A delegation comprised of US Senators Tammy Duckworth, Christoper Coons and Dan Sullivan pose for photographs with Taiwan’s Foreign Minister Joseph Wu following their arrival at the Songshan Airport in Taipei in June 2021 / © POOL/AFP/File
US Secretary of State Antony Blinken on Tuesday urged United Nations member states to include Taiwan in more UN institutions, despite opposition from China.
"Taiwan has not been permitted to contribute to UN efforts," Blinken said in a statement. "We encourage all UN member states to join us in supporting Taiwan's robust, meaningful participation throughout the UN system and in the international community."
Blinken pointed to Taiwan's exclusion from meetings associated with the International Civil Aviation Organization and the World Health Organization.
He noted that Taiwan was hailed for its "world-class" response to Covid-19 and that tens of millions of passengers go through the island's airports each year.
"Taiwan has become a democratic success story," Blinken said. "We are among the many UN member states who view Taiwan as a valued partner and trusted friend."

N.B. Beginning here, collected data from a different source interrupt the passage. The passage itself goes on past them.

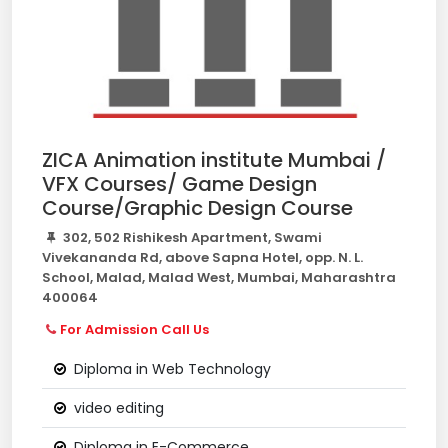
ZICA Animation institute Mumbai /
VFX Courses/ Game Design
Course/Graphic Design Course
302, 502 Rishikesh Apartment, Swami
Vivekananda Rd, above Sapna Hotel, opp. N. L.
School, Malad, Malad West, Mumbai, Maharashtra
400064
For Admission Call Us
Diploma in Web Technology
video editing
Diploma in E-Commerce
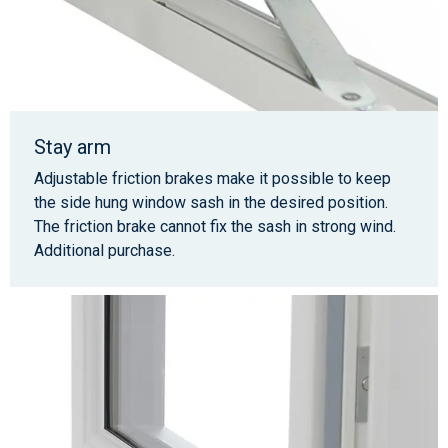
Stay arm
Adjustable friction brakes make it possible to keep
the side hung window sash in the desired position.
The friction brake cannot fix the sash in strong wind.
Additional purchase.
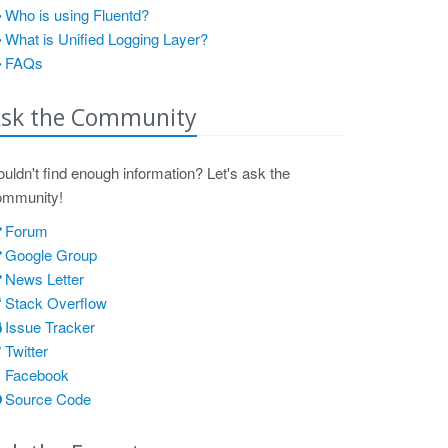
Who is using Fluentd?
What is Unified Logging Layer?
FAQs
sk the Community
uldn't find enough information? Let's ask the
ommunity!
Forum
Google Group
News Letter
Stack Overflow
Issue Tracker
Twitter
Facebook
Source Code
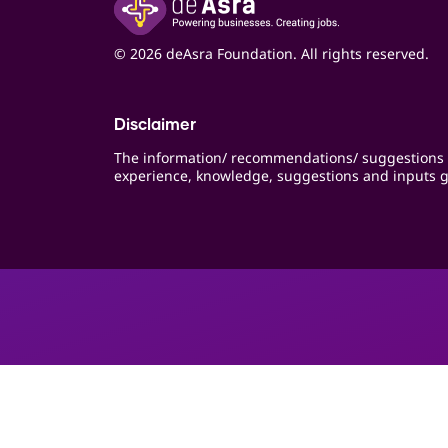
© 2026 deAsra Foundation. All rights reserved.
Disclaimer
The information/ recommendations/ suggestions 
experience, knowledge, suggestions and inputs g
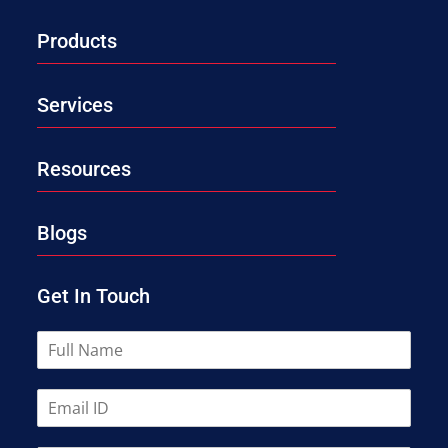
Products
Services
Resources
Blogs
Get In Touch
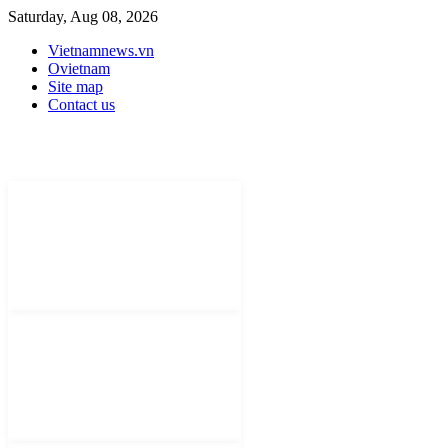
Saturday, Aug 08, 2026
Vietnamnews.vn
Ovietnam
Site map
Contact us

Blinken's statement reiterates longstanding US policy but comes amid heightened tensions over Taiwan, with Beijing earlier this month making a record number of incursions near the island.

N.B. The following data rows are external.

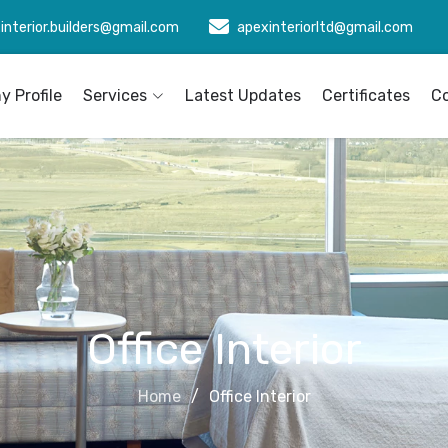
interior.builders@gmail.com
apexinteriorltd@gmail.com
 Profile
Services
Latest Updates
Certificates
C
Office Interior
Home
Office Interior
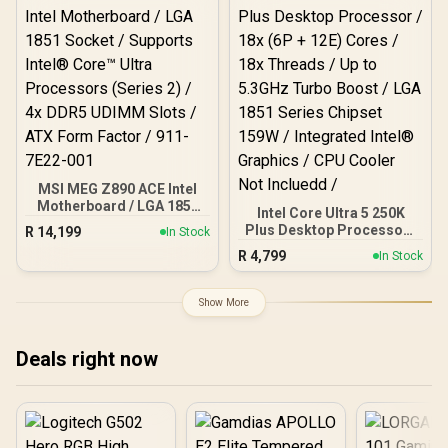
AMD Ryzen Desktop
Socket / 4x DDR5 DIMM
Processor / Discrete
Supporting up to 256GB /
Graphics Card Required /
90-MXBPG0-A0UAYZ
100-100000743BOX
MSI MEG Z890 ACE Intel
Motherboard / LGA 1851
Intel Core Ultra 5 250K
Socket / Supports Intel®
Plus Desktop Processor /
R
14,199
In Stock
Core™ Ultra Processors
18x (6P + 12E) Cores / 18x
R
4,799
(Series 2) / 4x DDR5
In Stock
Threads / Up to 5.3GHz
UDIMM Slots / ATX Form
Turbo Boost / LGA 1851
Factor / 911-7E22-001
Series Chipset 159W /
Show More
Integrated Intel®
Graphics / CPU Cooler
Not Incluedd /
Deals right now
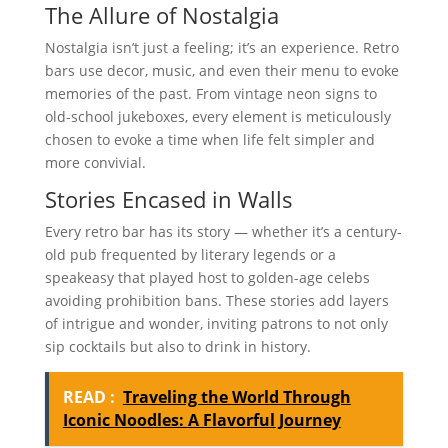
The Allure of Nostalgia
Nostalgia isn’t just a feeling; it’s an experience. Retro
bars use decor, music, and even their menu to evoke
memories of the past. From vintage neon signs to
old-school jukeboxes, every element is meticulously
chosen to evoke a time when life felt simpler and
more convivial.
Stories Encased in Walls
Every retro bar has its story — whether it’s a century-
old pub frequented by literary legends or a
speakeasy that played host to golden-age celebs
avoiding prohibition bans. These stories add layers
of intrigue and wonder, inviting patrons to not only
sip cocktails but also to drink in history.
READ :
Traveling the World Through
Iconic Noodles: A Flavorful Journey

President Joe Biden last week also said that the United States was ready to defend Taiwan from any Chinese invasion, comments quickly walked back by the White House amid warnings from China.
China considers Taiwan -- where the mainland's defeated nationalists fled in 1949 -- to be a province awaiting reunification, by force if necessary.
President Xi Jinping has taken a more nationalistic tone, raising fears that talk of an invasion is increasingly not hypothetical.
The United States switched recognition in 1979 to Beijing, and Blinken in his statement reiterated that the United States retains a one-China policy.
Under the Taiwan Relations Act passed by Congress during the switch of recognition, the United States is required to provide weapons to Taiwan for its self-defense although it is ambiguous on whether Washington would intervene militarily if China attacks.
China, which wields veto power at the Security Council, routinely exercises its weight to prevent any semblance of UN legitimacy for Taiwan.
Only 14 nations, all in the developing world, and the Vatican maintain diplomatic relations with Taiwan.